Department of Psychiatry, Brigham and Women's Hospital, Harvard Medical School, USA; Center for Behavioral Health, Cleveland Clinic, USA.
Department of Psychological and Brain Sciences, University of Delaware, USA.
Psychiatry Res Neuroimaging. 2022 Apr;321:111442. doi: 10.1016/j.pscychresns.2022.111442. Epub 2022 Jan 21.
Differentiation between Bipolar Disorder Depression (BDD) and Unipolar Major Depressive Disorder (MDD) is critical to clinical practice. This study investigated machine learning classification of BDD and MDD using graph properties of Diffusion-weighted Imaging (DWI)-based structural connectome.
This study included a large number of medication-free (N =229) subjects: 60 BDD, 95 MDD, and 74 Healthy Control (HC) subjects. DWI probabilistic tractography was performed to create Fractional Anisotropy (FA) and Total Streamline (TS)-based structural connectivity matrices. Global and nodal graph properties were computed from these matrices and tested for group differences. Next, using identified graph properties, machine learning classification (MLC) between BDD, MDD, MDD with risk factors for developing BD (MDD+), and MDD without risk factors for developing BD (MDD-) was conducted.
Communicability Efficiency of the left superior frontal gyrus (SFG) was significantly higher in BDD vs. MDD. In particular, Communicability Efficiency using TS-based connectivity in the left SFG as well as FA-based connectivity in the right middle anterior cingulate area was higher in the BDD vs. MDD- group. There were no significant differences in graph properties between BDD and MDD+. Direct comparison between MDD+ and MDD- showed differences in Eigenvector Centrality (TS-based connectivity) of the left middle frontal sulcus. Acceptable Area Under Curve (AUC) for classification were seen between the BDD and MDD- groups, and between the MDD+ and MDD- groups, using the differing graph properties.
Graph properties of DWI-based connectivity can discriminate between BDD and MDD subjects without risk factors for BD.

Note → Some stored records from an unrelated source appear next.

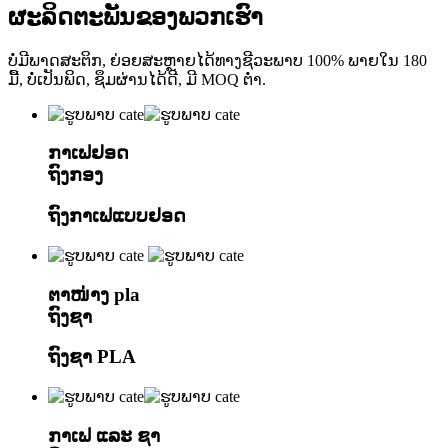
ຜະລິດຕະພັນຂອງພວກເຮົາ
ບໍ່ມີພາດສະຕິກ, ຍ່ອຍສະຫຼາຍໄດ້ທາງຊີວະພາບ 100% ພາຍໃນ 180
ມື້, ບໍ່ເປັນພິດ, ຊຶມຜ່ານໄດ້ດີ, ມີ MOQ ຕ່ຳ.
ກາເຟຢອດ
ຖົງກອງ
ຖົງກາເຟແບບຢອດ
ຕາໜ່າງ pla
ຖົງຊາ
ຖົງຊາ PLA
ກາເຟ ແລະ ຊາ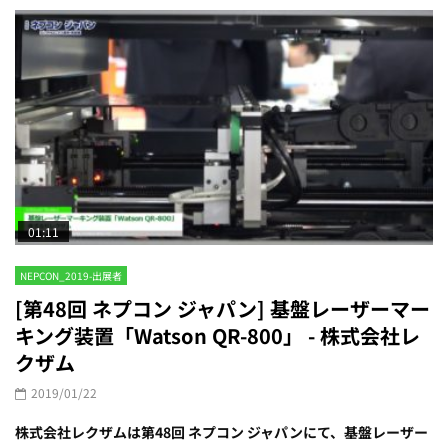
01:11
NEPCON_2019-出展者
[第48回 ネプコン ジャパン] 基盤レーザーマー
キング装置「Watson QR-800」 - 株式会社レ
クザム
2019/01/22
株式会社レクザムは第48回 ネプコン ジャパンにて、基盤レーザー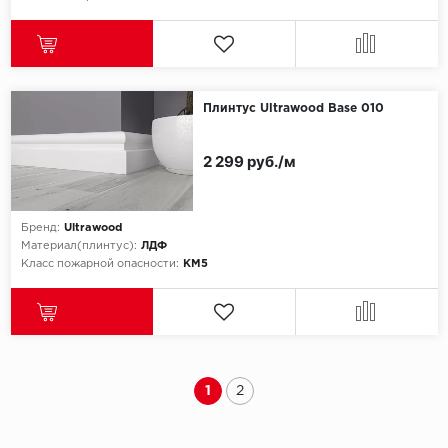
Плинтус Ultrawood Base 010
2 299 руб./м
Бренд:
Ultrawood
Материал(плинтус):
ЛДФ
Класс пожарной опасности:
КМ5
1
2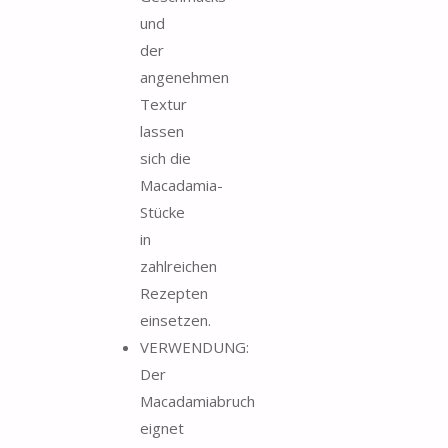
und
der
angenehmen
Textur
lassen
sich die
Macadamia-
Stücke
in
zahlreichen
Rezepten
einsetzen.
VERWENDUNG:
Der
Macadamiabruch
eignet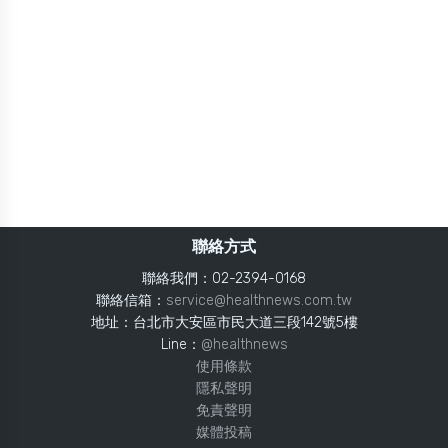
聯絡方式
聯絡我們：02-2394-0168
聯絡信箱：
service@healthnews.com.tw
地址：台北市大安區市民大道三段142號5樓
Line：
@healthnews
使用條款
隱私聲明
免責聲明
媒體投稿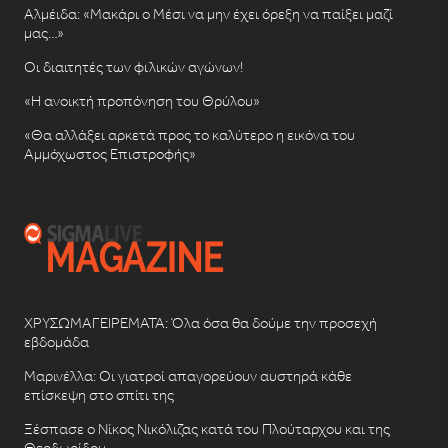
Αλμέιδα: «Μακάρι ο Μέσι να μην έχει όρεξη να παίξει μαζί
μας…»
Οι διαιτητές των φιλικών αγώνων!
«Η ανοικτή προπόνηση του Θρύλου»
«Θα αλλάξει αρκετά προς το καλύτερο η εικόνα του
Αμμόχωστος Επιστροφής»
ΧΡΥΣΩΜΑΓΕΙΡΕΜΑΤΑ: Όλα όσα θα δούμε την προσεχή
εβδομάδα
Μαρινέλλα: Οι γιατροί απαγορεύουν αυστηρά κάθε
επίσκεψη στο σπίτι της
Ξέσπασε ο Νίκος Νικόλιζας κατά του Πλούταρχου και της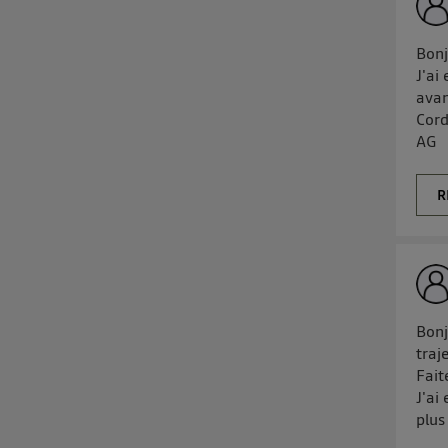
Bonj
J'ai
avan
Cord
AG
R
Bonj
traj
Fait
J'ai
plus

双相情感障碍抑郁(BDD)和单相重性抑郁障碍(MDD)的区分对临床实践至关重要。本研究使用基于弥散加权成像(DWI)的结构连接组图特性来研究 BDD 和 MDD 的机器学习分类。
本研究纳入了大量未经药物治疗的受试者(N=229):60 名 BDD、95 名 MDD 和 74 名健康对照(HC)受试者。进行 DWI 概率追踪以创建分数各向异性(FA)和总流线(TS)为基础的结构连接矩阵。从这些矩阵中计算全局和节点图特性,并测试组间差异。接下来,使用所确定的图特性,对 BDD、MDD、有发展为 BD 风险因素的 MDD(MDD+)和无发展为 BD 风险因素的 MDD(MDD-)进行机器学习分类(MLC)。
左侧额上回(SFG)的可传播效率在 BDD 中明显高于 MDD。特别是,使用基于 TS 的左侧 SFG 连接的可传播效率以及基于右侧中前扣带的 FA 连接的可传播效率在 BDD 中高于 MDD-组。BDD 和 MDD+之间的图特性没有显著差异。MDD+和 MDD-之间的直接比较显示出左侧额中回(TS 连接)的特征向量中心(Eigenvector Centrality)存在差异。使用不同的图特性,在 BDD 和 MDD-组之间以及 MDD+和 MDD-组之间,均可见到可接受的分类曲线下面积(AUC)。
基于 DWI 的连接图特性可以区分无 BD 风险因素的 BDD 和 MDD 受试者。